Kirk had a good game last night and made plays. He didn't announce to the NBA to get ready for the White Glove treatment


----------



## ssmokinjoe (Jul 5, 2003)

I watch Kirk game and he do play good. He will be winner you see. Shooting is so nice perfect form with to pointing the elbow like a professionel. He will be a star in my eyes and to my mind. Timing is not dead spot on but it will come because he still gots to adjusrt to the speed and length of his opponnents and teammates. The next level does need some time and experience to get acclimated to, but Kirk seems like the type of player who can make the adjustment. Yeah, he is a good rebounding guard. He's got good height at his position and has nice timing and anticipation off the window. He's got the raw talent tempered with some good college coaching, so alls he gots to do is put the whole shebang together.


----------



## Kismet (Mar 1, 2003)

Fantastic! I hear he's been doing very well in practice, too. Look, it's way too early to tell if he's star material or not. It's possible that Hinrich is just the perfect player for the system the Bulls run and it's the system that's allowing him to perform so well.

I'd venture to guess that if you had KH and JC face off in a one on one contest, Jamal would break Kirk's ankles more than a few times. But that would be a scenario in which we're talking about pure, raw, individual talent going head to head. I'm not convinced at this point that Hinrich is in the same league as Crawford as far as pure talent is concerned.

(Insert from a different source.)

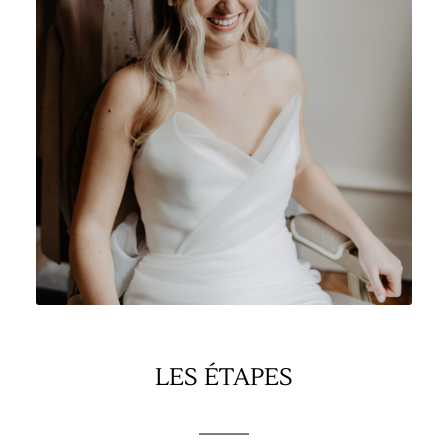
LES ÉTAPES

Now, having said that, it's very possible that over time we may find out that Hinrich functions much better in the Bulls system than Crawford does. That doesn't make Hinrich the better player...just the better match in the Bulls grand scheme of things. My gut is telling me that eventually Kirk will replace Jamal as the Bulls point. But that will be because Jamal has proven to management that he's best suited to play SG in the Bulls system. In other words, your starting guard tandem one day will be Hinrich and Crawford.

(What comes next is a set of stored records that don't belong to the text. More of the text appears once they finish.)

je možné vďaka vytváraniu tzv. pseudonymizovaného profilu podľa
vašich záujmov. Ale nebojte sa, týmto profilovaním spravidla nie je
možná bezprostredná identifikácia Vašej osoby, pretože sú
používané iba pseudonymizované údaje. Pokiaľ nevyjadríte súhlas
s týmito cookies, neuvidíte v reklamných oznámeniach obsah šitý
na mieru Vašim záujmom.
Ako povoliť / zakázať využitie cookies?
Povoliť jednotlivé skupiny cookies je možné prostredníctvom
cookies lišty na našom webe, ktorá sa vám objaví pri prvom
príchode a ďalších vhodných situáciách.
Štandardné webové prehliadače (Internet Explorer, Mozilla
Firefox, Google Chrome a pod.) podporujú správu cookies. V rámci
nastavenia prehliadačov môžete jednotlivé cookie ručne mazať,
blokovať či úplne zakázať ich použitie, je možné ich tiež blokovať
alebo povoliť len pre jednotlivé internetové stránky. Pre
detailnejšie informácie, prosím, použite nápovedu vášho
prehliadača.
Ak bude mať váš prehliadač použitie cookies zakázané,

Unfortunately I can see right now that there's going to be a bunch of Jamal vs Kirk threads popping up during the course of the season. Lets hope we can separate the "who's the best player" issue from the "who's best suited for the Bulls system" issue when people start taking sides.


----------



## ssmokinjoe (Jul 5, 2003)

Can i say that "who is the best player" and "who is the best suited for the Bulls system" is the same player? Can i say it? Is it allowed to you? Thank you.


----------



## Kismet (Mar 1, 2003)

> Originally posted by <b>ssmokinjoe</b>!
> Can i say that "who is the best player" and "who is the best suited for the Bulls system" is the same player? Can i say it? Is it allowed to you? Thank you.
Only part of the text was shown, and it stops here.